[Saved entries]
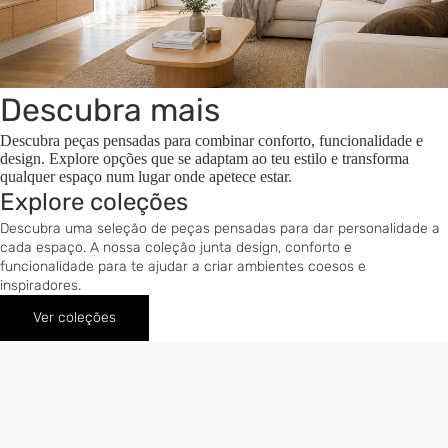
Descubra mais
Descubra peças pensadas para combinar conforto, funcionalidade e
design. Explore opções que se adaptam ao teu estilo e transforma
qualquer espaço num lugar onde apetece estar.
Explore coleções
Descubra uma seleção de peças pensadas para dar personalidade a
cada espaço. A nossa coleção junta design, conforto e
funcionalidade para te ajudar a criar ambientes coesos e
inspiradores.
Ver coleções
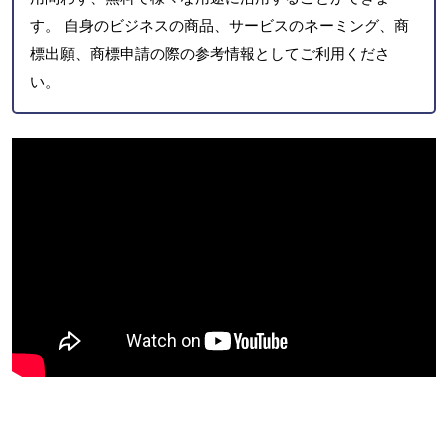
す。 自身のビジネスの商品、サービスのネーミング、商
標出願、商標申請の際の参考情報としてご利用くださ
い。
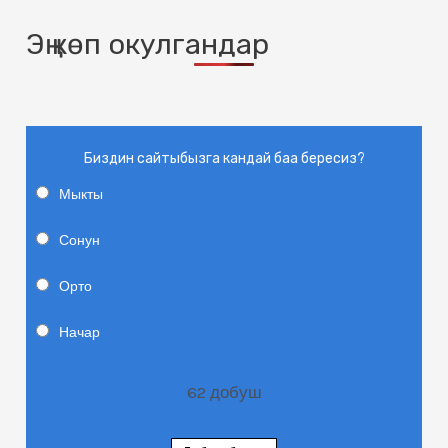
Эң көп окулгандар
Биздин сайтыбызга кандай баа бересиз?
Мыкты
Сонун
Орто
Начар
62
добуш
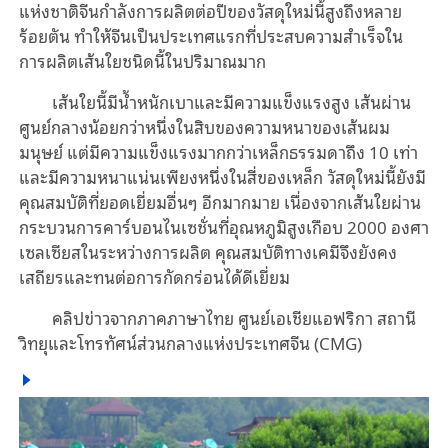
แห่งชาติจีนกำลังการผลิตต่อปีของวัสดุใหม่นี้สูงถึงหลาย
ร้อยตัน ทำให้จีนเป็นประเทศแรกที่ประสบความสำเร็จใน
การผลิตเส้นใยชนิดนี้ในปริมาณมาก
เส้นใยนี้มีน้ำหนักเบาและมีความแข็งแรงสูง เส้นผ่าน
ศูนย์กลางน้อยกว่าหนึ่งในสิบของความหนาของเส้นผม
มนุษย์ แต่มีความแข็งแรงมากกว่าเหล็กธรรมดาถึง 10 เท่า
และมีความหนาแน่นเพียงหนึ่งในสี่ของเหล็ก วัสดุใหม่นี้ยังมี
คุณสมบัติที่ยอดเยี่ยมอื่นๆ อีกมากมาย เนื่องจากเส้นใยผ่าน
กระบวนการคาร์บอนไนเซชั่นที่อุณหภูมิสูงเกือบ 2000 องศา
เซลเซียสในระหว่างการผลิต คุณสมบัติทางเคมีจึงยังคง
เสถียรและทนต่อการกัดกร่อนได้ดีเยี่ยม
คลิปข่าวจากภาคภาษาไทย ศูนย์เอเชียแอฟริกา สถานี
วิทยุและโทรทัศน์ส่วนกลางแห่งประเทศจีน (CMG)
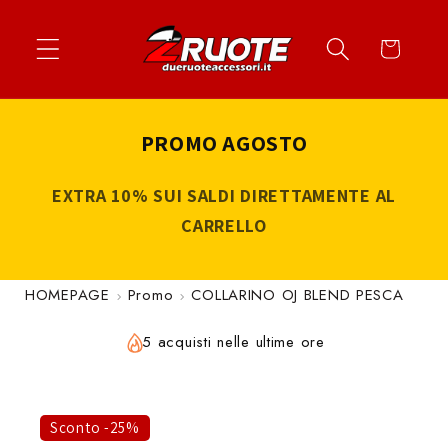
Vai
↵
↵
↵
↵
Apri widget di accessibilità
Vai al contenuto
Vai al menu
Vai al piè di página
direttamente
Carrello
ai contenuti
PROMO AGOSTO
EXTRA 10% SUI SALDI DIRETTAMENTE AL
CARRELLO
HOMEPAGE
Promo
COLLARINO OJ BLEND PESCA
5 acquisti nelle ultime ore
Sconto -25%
---
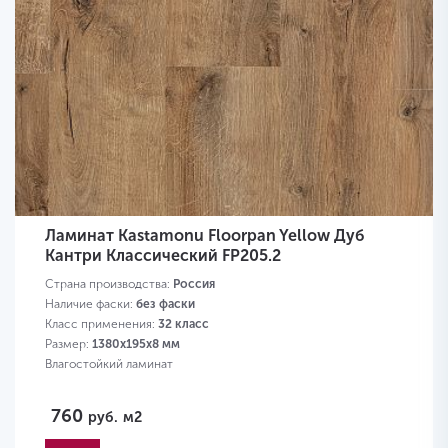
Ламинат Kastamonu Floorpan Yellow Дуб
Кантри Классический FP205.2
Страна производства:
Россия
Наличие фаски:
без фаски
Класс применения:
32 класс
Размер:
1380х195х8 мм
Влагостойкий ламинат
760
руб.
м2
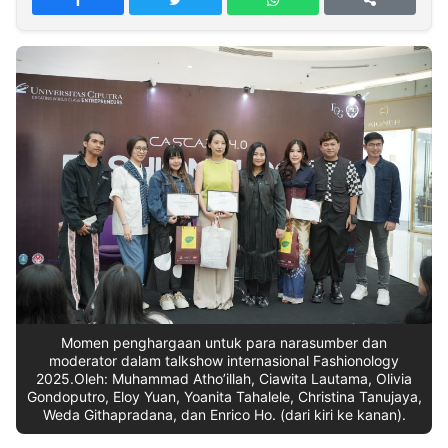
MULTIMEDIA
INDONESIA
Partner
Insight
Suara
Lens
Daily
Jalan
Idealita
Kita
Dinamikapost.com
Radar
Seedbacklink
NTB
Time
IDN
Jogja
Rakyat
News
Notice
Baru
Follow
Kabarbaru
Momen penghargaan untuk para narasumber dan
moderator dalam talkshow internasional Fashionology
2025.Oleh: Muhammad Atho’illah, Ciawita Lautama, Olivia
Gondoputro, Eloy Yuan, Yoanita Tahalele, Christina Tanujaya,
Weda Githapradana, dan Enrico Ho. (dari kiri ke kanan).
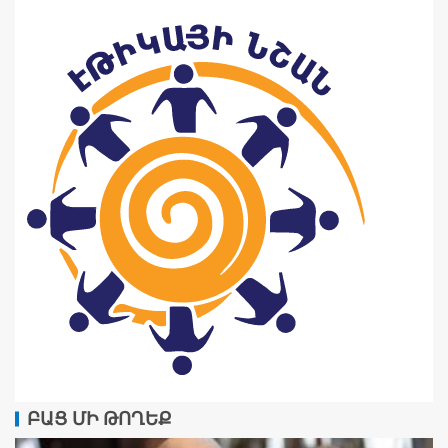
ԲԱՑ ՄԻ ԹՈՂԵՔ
---
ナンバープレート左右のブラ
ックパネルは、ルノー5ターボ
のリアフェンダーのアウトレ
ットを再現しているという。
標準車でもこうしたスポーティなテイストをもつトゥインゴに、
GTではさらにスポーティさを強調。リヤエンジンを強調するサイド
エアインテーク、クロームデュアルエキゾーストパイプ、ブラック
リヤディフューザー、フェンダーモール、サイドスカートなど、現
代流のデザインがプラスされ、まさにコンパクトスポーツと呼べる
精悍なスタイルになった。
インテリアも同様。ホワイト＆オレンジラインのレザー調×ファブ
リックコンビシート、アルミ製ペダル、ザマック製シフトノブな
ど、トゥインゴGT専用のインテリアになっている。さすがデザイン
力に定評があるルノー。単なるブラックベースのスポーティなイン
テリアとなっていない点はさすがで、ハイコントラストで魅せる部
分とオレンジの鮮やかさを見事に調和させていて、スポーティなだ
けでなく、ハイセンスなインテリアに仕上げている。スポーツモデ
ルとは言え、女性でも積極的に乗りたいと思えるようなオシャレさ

*Exercise details:* Scan the data above line by line. Please say how many lines hold the word "ความแข", and give only that number.

*Answer to this task:* 2